- [What the task requires] Copy every entry exactly as it reads and exclude whatever pictures appear.

- [Data to process]
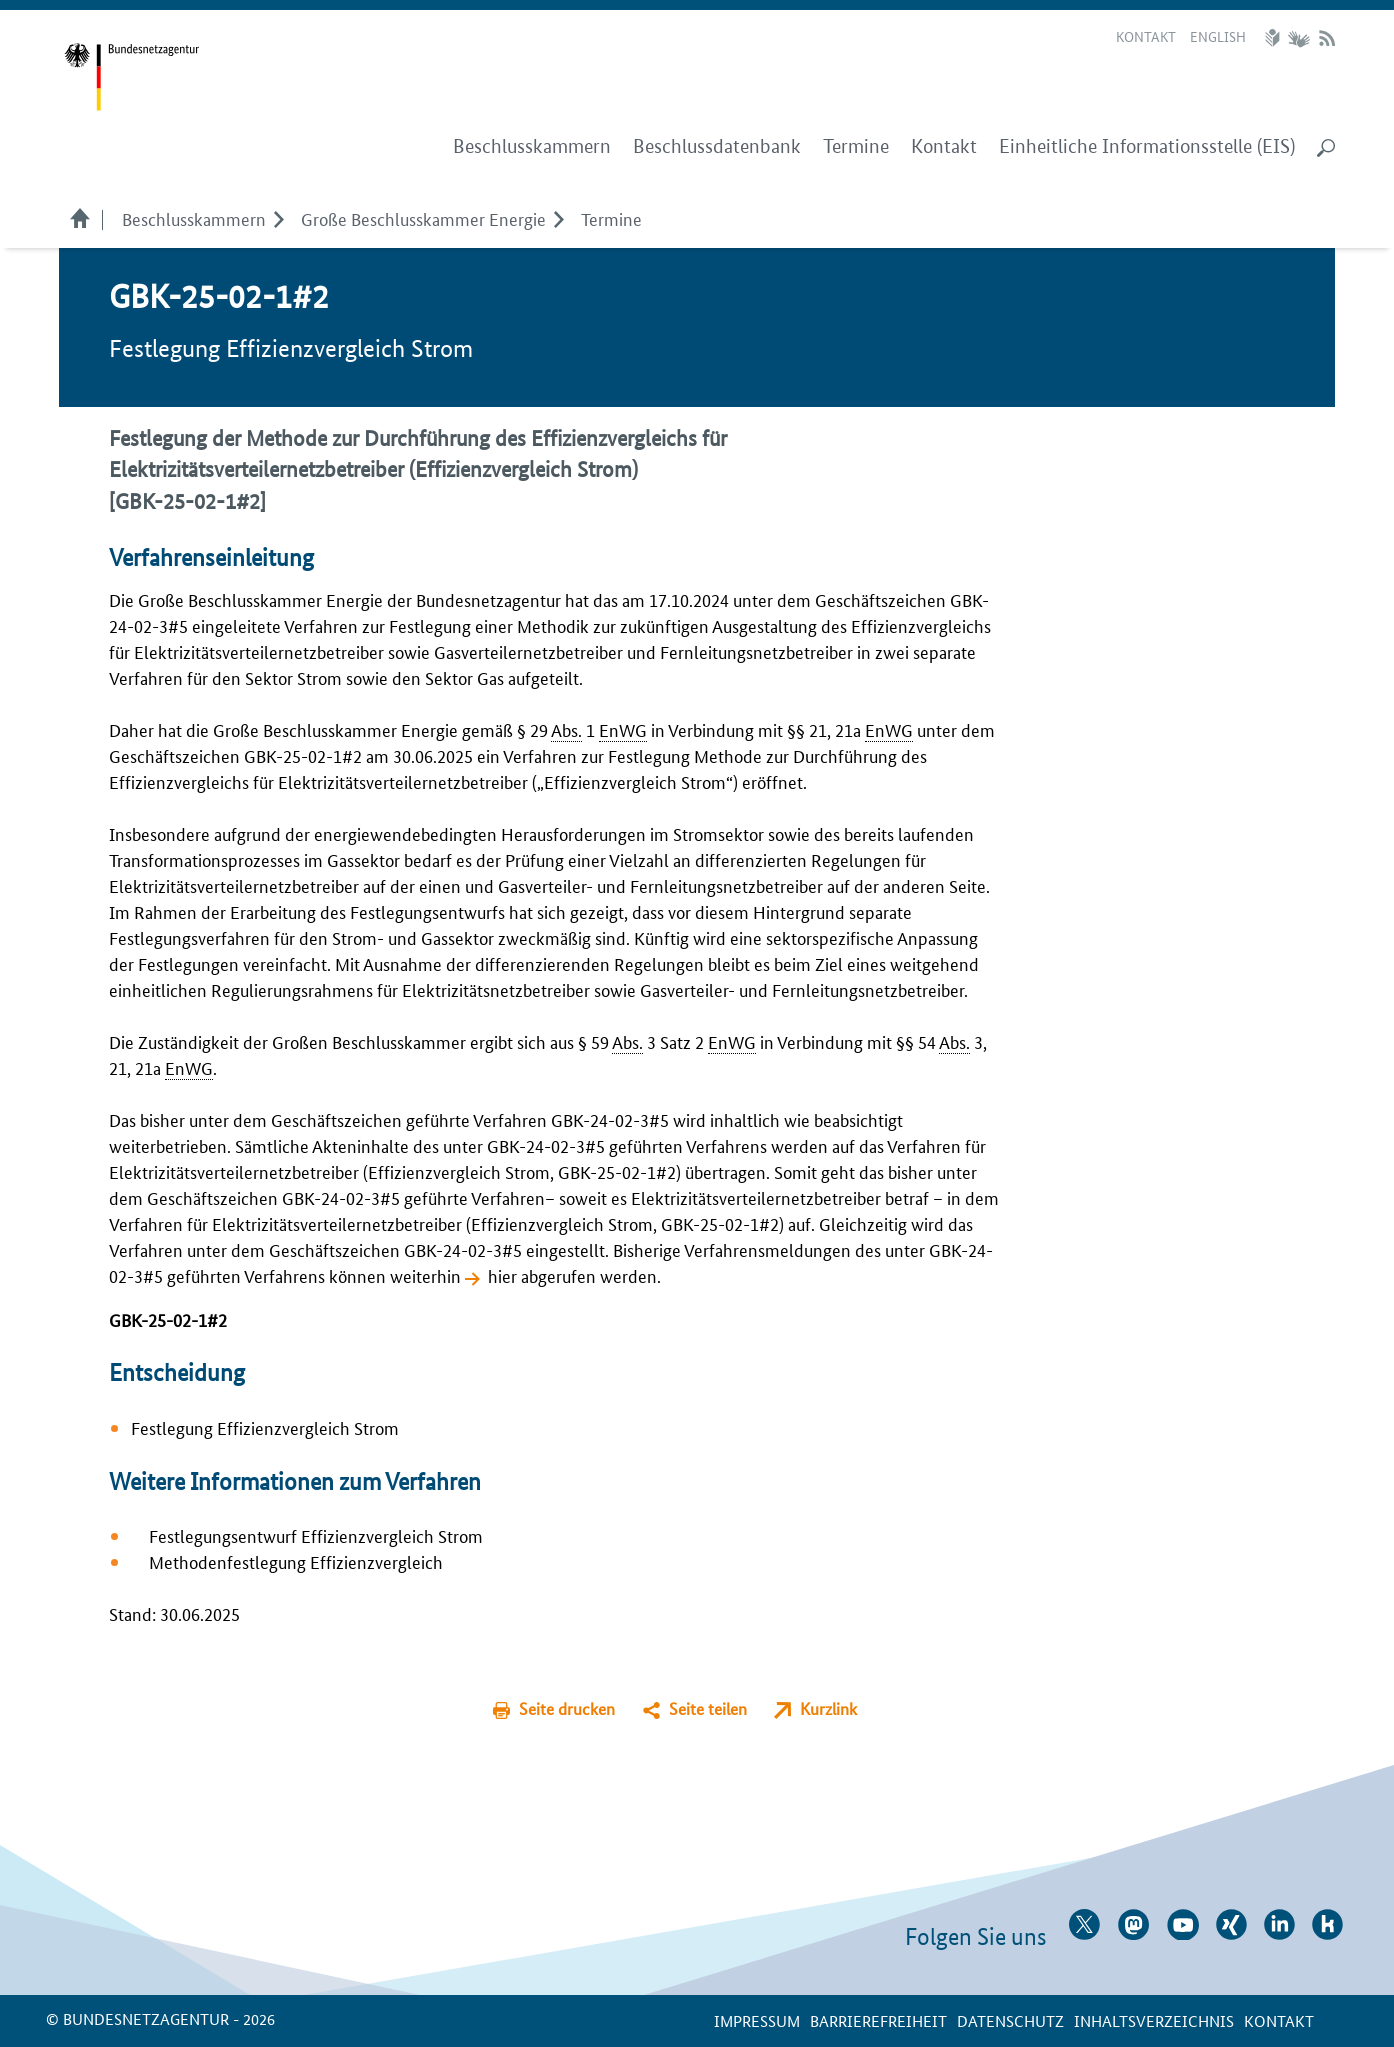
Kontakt (1146, 36)
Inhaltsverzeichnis (1154, 2020)
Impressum (757, 2020)
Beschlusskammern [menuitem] (532, 146)
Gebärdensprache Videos (1298, 38)
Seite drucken (567, 1708)
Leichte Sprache (1275, 38)
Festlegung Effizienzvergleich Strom (265, 1427)
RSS (1327, 38)
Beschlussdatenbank (717, 146)
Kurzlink (828, 1708)
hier (502, 1275)
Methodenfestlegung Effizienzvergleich (296, 1561)
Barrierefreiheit (878, 2020)
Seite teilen (708, 1708)
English (1218, 36)
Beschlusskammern (194, 218)
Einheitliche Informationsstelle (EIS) (1147, 146)
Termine (856, 146)
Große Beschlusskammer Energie (423, 218)
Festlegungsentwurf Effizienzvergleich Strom (316, 1535)
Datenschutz (1010, 2020)
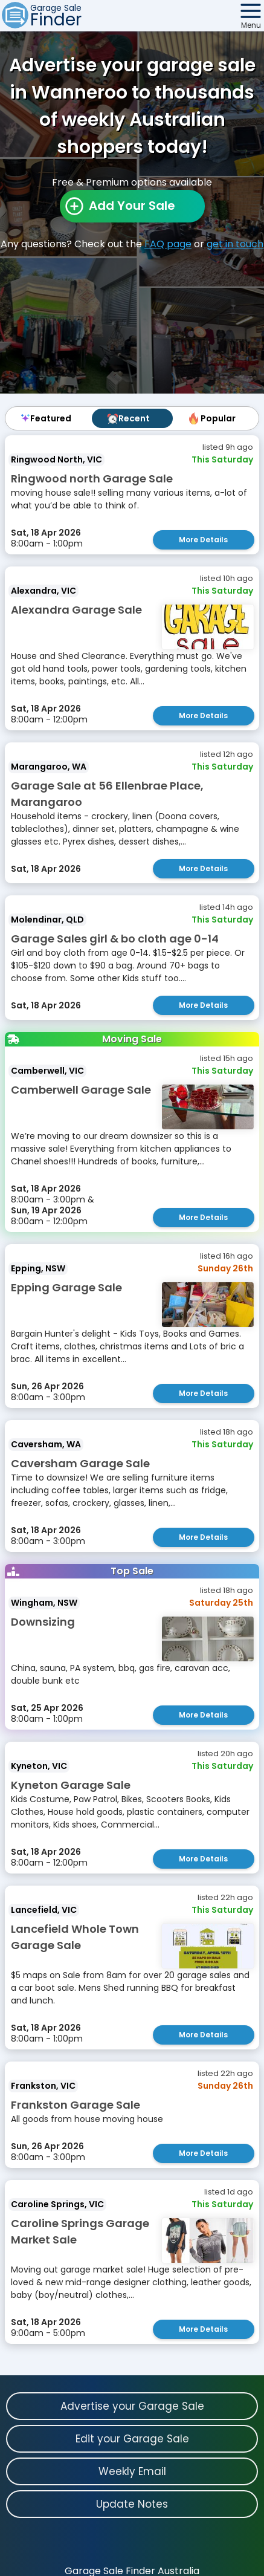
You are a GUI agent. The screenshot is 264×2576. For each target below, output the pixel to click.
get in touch (235, 244)
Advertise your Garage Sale (132, 2406)
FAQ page (168, 244)
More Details (203, 539)
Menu (251, 25)
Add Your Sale (132, 205)
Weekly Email (132, 2471)
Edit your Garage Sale (132, 2439)
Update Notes (132, 2504)
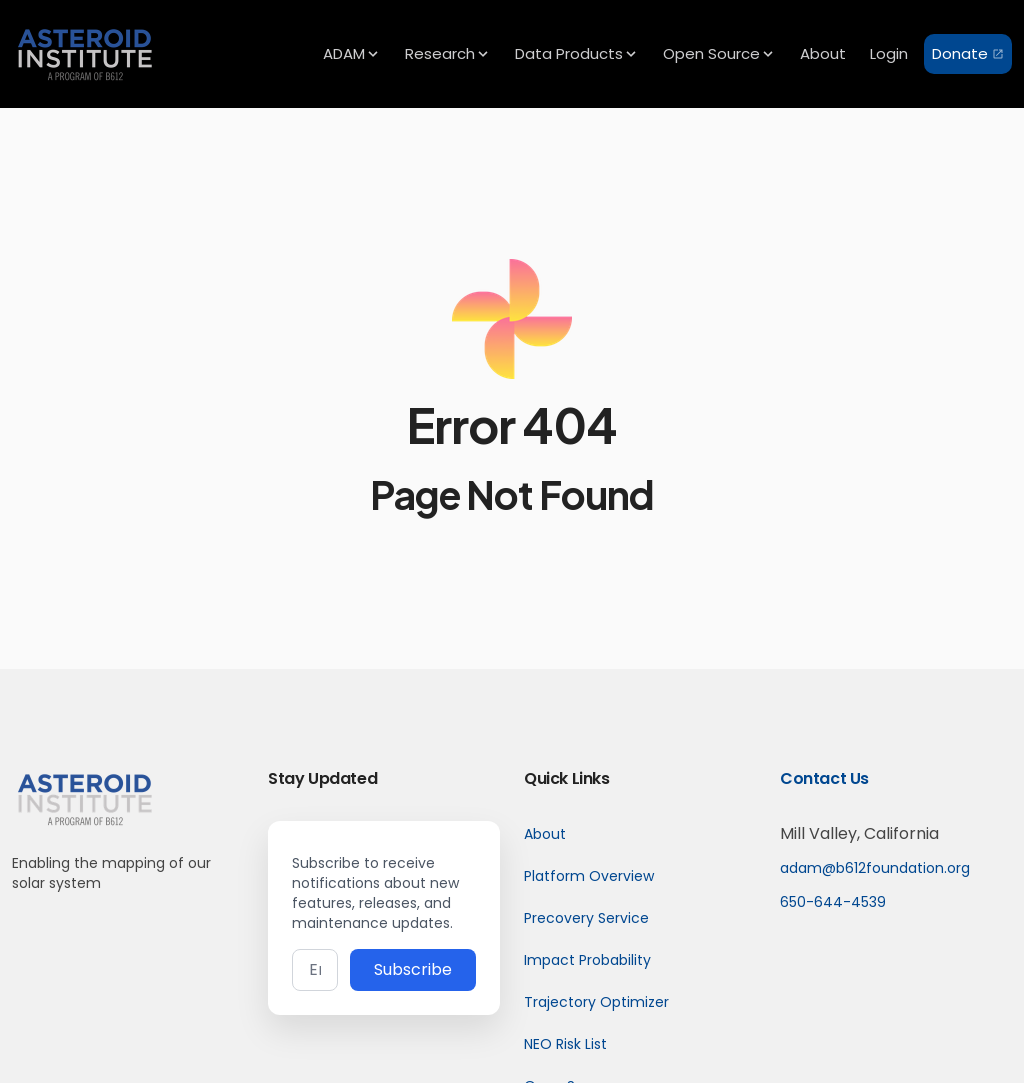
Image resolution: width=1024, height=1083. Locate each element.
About (545, 834)
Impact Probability (587, 960)
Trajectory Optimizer (596, 1002)
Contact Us (824, 778)
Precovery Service (586, 918)
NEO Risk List (565, 1044)
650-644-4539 (833, 902)
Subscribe (413, 969)
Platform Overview (589, 876)
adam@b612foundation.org (875, 868)
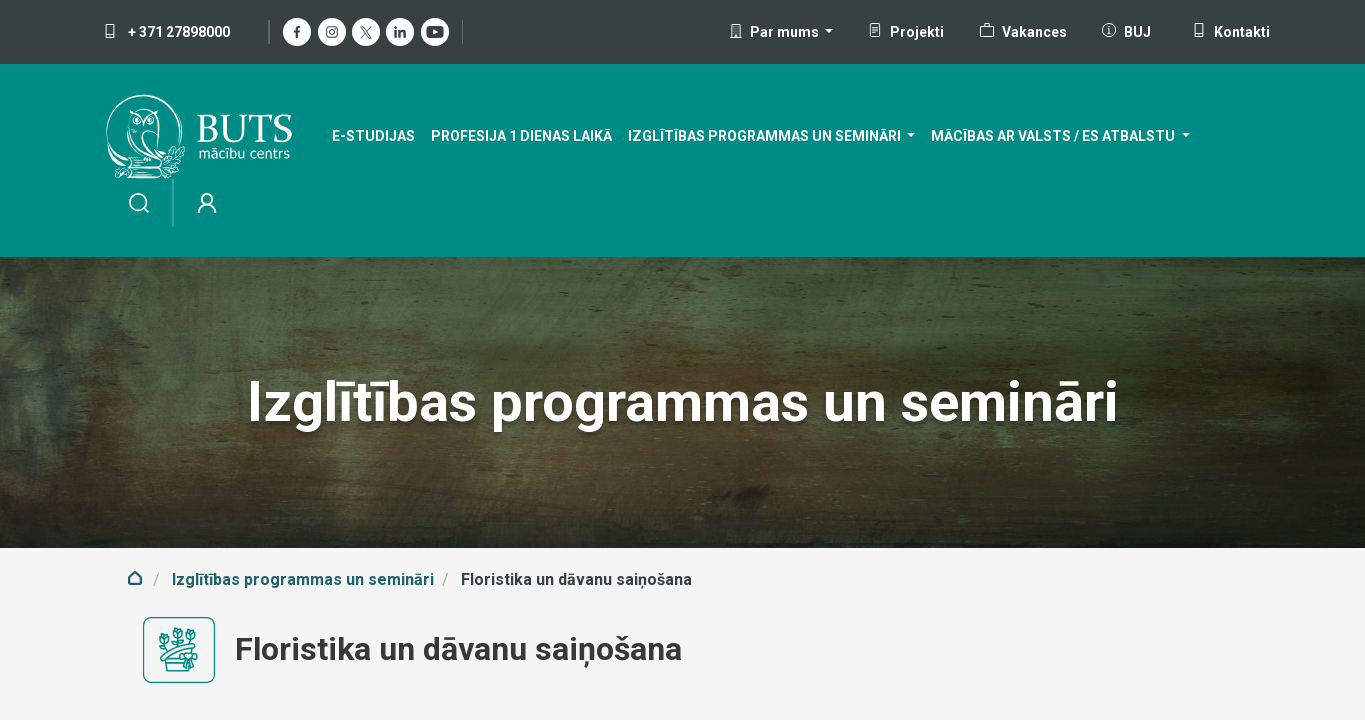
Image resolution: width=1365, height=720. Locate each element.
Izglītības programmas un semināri (303, 579)
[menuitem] (373, 136)
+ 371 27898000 (166, 32)
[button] (781, 32)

- [Answer for the task]
Kontakt (1146, 36)
Inhaltsverzeichnis (1154, 2020)
Impressum (757, 2020)
Beschlusskammern [menuitem] (532, 146)
Gebärdensprache Videos (1298, 38)
Seite drucken (567, 1708)
Leichte Sprache (1275, 38)
Festlegung Effizienzvergleich Strom (265, 1427)
RSS (1327, 38)
Beschlussdatenbank (717, 146)
Kurzlink (828, 1708)
hier (502, 1275)
Methodenfestlegung Effizienzvergleich (296, 1561)
Barrierefreiheit (878, 2020)
Seite teilen (708, 1708)
English (1218, 36)
Beschlusskammern (194, 218)
Einheitliche Informationsstelle (EIS) (1147, 146)
Termine (856, 146)
Große Beschlusskammer Energie (423, 218)
Festlegungsentwurf Effizienzvergleich Strom (316, 1535)
Datenschutz (1010, 2020)
You are a GUI agent. The screenshot is 264×2576. For each target below, output the pixel to click.
get in touch (235, 244)
Advertise your Garage Sale (132, 2406)
FAQ page (168, 244)
More Details (203, 539)
Menu (251, 25)
Add Your Sale (132, 205)
Weekly Email (132, 2471)
Edit your Garage Sale (132, 2439)
Update Notes (132, 2504)
Image resolution: width=1024, height=1083. Locate each element.
About (545, 834)
Impact Probability (587, 960)
Trajectory Optimizer (596, 1002)
Contact Us (824, 778)
Precovery Service (586, 918)
NEO Risk List (565, 1044)
650-644-4539 (833, 902)
Subscribe (413, 969)
Platform Overview (589, 876)
adam@b612foundation.org (875, 868)
Image resolution: width=1365, height=720. Locate each element.
Izglītības programmas un semināri (303, 579)
[menuitem] (373, 136)
+ 371 27898000 (166, 32)
[button] (781, 32)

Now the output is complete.